## Task directions
If a line in the data holds "details", copy that line out in full.

Saved data entries
□ □ □ □ □ □ □

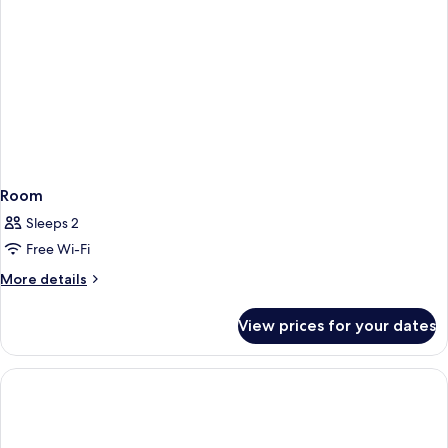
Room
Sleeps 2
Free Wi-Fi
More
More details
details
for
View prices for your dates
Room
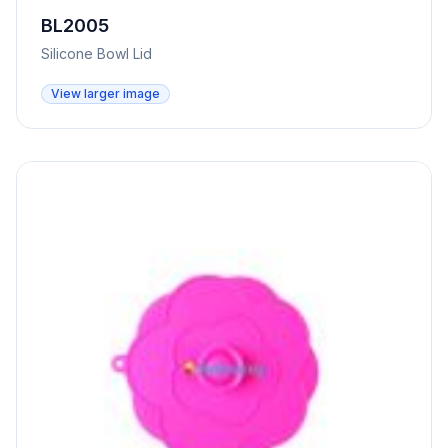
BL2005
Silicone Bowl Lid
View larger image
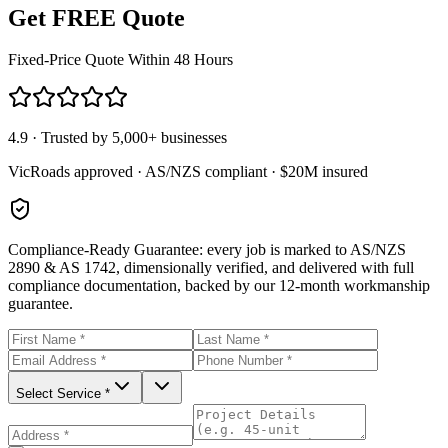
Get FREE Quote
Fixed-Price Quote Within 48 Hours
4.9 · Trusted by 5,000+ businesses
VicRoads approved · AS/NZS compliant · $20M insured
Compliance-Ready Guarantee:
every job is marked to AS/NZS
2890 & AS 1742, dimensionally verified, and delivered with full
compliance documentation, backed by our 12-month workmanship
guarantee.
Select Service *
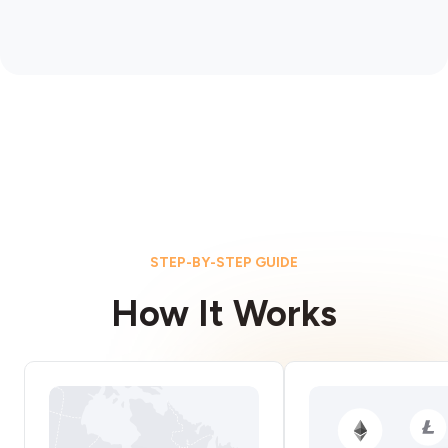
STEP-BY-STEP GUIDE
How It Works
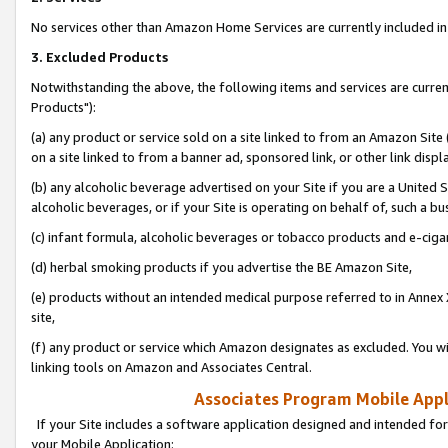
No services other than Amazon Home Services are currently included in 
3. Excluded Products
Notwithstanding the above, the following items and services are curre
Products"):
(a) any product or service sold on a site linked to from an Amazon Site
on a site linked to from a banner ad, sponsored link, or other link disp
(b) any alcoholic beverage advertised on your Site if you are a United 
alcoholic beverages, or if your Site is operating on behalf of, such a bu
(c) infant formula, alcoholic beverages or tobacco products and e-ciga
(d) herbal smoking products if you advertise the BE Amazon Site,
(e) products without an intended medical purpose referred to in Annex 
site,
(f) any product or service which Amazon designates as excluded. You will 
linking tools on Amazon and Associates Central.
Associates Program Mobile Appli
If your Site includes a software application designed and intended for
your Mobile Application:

□ □ □ □ □ □ □

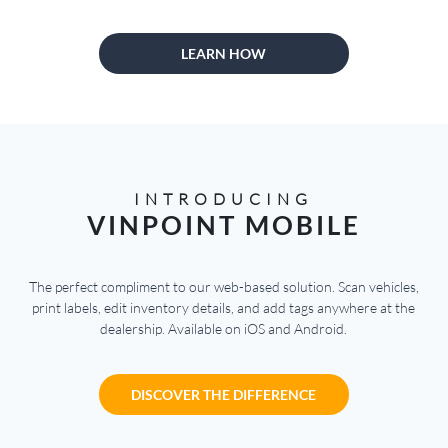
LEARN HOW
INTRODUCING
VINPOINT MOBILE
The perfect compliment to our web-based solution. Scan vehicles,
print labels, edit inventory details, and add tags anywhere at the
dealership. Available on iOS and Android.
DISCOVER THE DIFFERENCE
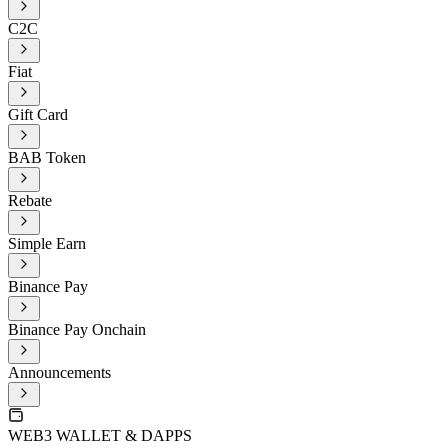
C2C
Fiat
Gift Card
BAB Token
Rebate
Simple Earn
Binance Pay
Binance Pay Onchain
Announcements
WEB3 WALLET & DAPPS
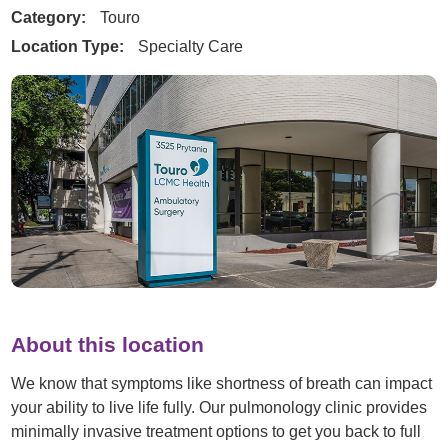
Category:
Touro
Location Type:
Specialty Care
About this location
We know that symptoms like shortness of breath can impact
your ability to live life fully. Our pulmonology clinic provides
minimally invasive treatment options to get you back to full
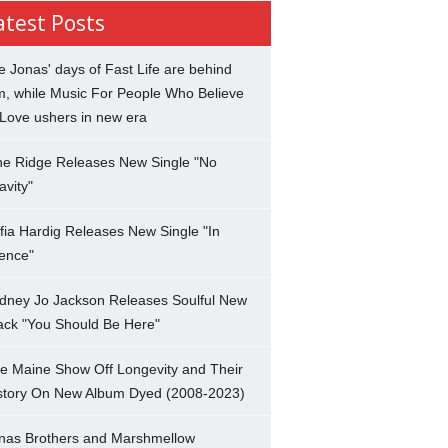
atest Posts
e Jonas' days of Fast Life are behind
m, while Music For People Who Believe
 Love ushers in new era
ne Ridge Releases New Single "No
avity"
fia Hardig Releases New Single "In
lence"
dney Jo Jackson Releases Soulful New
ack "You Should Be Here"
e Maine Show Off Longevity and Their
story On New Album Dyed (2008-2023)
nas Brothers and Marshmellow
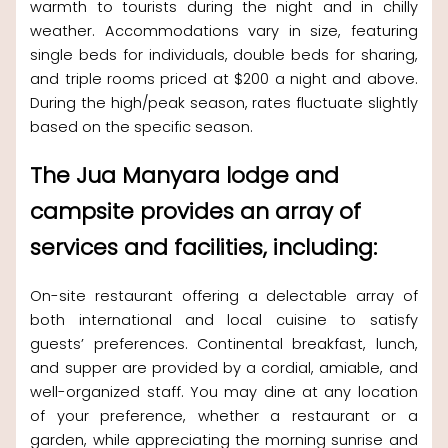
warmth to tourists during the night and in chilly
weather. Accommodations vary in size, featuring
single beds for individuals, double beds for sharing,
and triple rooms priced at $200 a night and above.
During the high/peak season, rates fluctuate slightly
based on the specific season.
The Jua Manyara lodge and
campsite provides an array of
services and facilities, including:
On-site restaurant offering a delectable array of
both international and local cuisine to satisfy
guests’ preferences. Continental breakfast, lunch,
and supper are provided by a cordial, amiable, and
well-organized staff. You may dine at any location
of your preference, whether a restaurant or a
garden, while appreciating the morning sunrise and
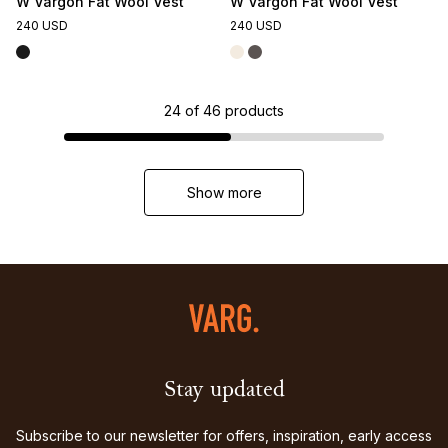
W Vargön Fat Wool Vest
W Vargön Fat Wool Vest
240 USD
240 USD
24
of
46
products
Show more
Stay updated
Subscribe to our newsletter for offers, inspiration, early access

□ □ □ □ □ □ □

## Output of the task
More details
details
print labels, edit inventory details, and add tags anywhere at the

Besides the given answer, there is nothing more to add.